My project seeks to understand the metabolic mechanisms that drive metastasis in Triple Negative Breast Cancer
With East Coast roots and California leaves, Paige took her love of science to Oregon where she earned her Bachelor's degree in Chemistry at Willamette University. After four years of living in the rain, Paige moved to SoCal for a sunnier graduate education experience. She completed her Master's in Biotechnology at UC Irvine where she studied mechanisms to make mosquitoes resistant to carrying malaria. Having industry internship opportunities during her Bachelor's and Master's degrees, Paige decided to delve deeper into her interest in oncology. Paige is currently pursuing her doctoral degree in Physiology and Biophysics at UC Irvine.
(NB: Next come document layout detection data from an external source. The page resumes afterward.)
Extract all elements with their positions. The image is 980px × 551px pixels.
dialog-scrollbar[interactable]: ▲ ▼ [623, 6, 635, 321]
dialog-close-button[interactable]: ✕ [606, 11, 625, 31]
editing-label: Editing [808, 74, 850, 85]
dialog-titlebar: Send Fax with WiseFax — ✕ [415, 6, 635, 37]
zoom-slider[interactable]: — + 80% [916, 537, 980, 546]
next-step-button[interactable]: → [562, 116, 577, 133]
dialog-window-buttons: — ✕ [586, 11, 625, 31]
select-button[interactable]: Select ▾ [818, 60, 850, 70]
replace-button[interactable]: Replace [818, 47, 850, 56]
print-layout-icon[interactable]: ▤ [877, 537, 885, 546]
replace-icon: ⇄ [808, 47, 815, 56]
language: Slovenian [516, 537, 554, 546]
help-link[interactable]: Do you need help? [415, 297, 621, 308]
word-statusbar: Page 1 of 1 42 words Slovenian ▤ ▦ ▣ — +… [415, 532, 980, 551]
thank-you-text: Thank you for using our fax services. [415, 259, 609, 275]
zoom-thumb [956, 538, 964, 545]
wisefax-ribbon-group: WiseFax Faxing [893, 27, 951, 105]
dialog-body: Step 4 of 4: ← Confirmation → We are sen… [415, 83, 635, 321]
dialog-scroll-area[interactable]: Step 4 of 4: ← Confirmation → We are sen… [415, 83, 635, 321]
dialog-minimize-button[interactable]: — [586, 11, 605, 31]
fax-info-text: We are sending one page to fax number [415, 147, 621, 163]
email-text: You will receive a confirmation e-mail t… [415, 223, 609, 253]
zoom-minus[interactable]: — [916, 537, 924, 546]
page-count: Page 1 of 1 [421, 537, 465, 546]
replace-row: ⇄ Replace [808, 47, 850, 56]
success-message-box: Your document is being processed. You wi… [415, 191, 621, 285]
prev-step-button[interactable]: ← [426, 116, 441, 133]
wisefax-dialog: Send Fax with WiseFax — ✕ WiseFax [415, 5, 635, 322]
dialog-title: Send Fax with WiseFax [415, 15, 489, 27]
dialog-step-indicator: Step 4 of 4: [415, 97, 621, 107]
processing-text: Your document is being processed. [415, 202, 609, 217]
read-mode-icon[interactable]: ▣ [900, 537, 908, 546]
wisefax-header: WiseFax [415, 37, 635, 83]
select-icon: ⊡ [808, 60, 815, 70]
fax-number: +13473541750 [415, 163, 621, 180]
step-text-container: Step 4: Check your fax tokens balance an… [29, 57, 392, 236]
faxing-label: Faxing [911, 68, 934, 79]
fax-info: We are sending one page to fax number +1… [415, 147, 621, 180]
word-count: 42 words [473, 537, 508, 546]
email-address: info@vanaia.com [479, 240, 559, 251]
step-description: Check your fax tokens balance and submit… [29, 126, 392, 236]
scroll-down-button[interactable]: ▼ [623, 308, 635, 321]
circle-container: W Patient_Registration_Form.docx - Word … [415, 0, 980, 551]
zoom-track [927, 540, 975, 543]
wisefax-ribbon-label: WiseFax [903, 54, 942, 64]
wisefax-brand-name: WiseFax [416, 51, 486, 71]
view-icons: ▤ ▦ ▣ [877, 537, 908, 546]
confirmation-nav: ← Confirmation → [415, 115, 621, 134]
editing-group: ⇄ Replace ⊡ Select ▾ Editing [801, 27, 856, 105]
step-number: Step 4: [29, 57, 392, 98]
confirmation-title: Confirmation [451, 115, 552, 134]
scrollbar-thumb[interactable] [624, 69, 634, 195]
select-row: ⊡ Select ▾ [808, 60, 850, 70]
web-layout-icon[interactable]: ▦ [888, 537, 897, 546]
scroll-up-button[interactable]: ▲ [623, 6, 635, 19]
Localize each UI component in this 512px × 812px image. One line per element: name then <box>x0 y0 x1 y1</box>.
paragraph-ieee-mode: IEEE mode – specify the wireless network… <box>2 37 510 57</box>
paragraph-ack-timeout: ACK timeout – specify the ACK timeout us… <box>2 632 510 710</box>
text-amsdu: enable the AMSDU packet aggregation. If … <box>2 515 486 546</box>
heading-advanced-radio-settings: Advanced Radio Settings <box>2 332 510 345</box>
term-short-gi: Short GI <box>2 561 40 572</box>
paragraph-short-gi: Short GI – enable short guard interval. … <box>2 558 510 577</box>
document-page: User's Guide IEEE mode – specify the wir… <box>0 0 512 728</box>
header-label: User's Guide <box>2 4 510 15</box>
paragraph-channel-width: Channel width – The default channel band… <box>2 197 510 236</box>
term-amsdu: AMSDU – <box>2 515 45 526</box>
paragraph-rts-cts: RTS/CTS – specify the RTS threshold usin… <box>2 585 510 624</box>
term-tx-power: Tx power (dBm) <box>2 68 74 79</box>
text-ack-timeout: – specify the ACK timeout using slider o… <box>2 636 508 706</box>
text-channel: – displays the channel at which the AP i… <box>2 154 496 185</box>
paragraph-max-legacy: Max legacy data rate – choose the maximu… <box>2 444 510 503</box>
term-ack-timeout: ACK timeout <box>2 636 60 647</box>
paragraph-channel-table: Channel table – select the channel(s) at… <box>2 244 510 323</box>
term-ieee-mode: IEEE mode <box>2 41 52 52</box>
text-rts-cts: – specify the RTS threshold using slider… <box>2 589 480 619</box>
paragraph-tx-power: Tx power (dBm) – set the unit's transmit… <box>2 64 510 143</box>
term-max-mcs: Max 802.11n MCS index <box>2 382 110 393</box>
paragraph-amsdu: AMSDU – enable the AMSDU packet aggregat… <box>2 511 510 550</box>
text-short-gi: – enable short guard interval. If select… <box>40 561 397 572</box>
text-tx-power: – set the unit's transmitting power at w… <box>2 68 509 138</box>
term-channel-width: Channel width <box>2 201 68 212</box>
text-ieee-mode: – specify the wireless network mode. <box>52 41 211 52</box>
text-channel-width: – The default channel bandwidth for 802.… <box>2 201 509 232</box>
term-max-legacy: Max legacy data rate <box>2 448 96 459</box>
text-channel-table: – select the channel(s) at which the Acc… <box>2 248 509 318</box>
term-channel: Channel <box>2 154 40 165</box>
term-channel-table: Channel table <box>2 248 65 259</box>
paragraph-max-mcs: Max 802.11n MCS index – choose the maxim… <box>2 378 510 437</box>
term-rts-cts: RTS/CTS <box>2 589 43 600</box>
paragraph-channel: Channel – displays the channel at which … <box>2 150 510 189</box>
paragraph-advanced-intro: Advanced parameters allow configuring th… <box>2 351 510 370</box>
Her project studies how Triple Negative Breast Cancer cells change when they move from the primary tumor to another position in the body during metastasis. When not in the lab or writing for LDOS, Paige can be found at a cycling or yoga class, playing golf, or relaxing beachside!
Why is science communication important to you?
I strongly believe that science is meant to be shared! Scientific literature is challenging to understand, even for other scientists! Science communication is important to me because it is critical to share our science with one another, whether we are in the field or not! Science holds a stigma for being "too hard" or "unlearnable", but I think scientific communication breaks these conceptions! It allows for everyone to learn any field of science in a digestible manner that helps us understand our world around us. And I am honored to play a role in the contribution to this change!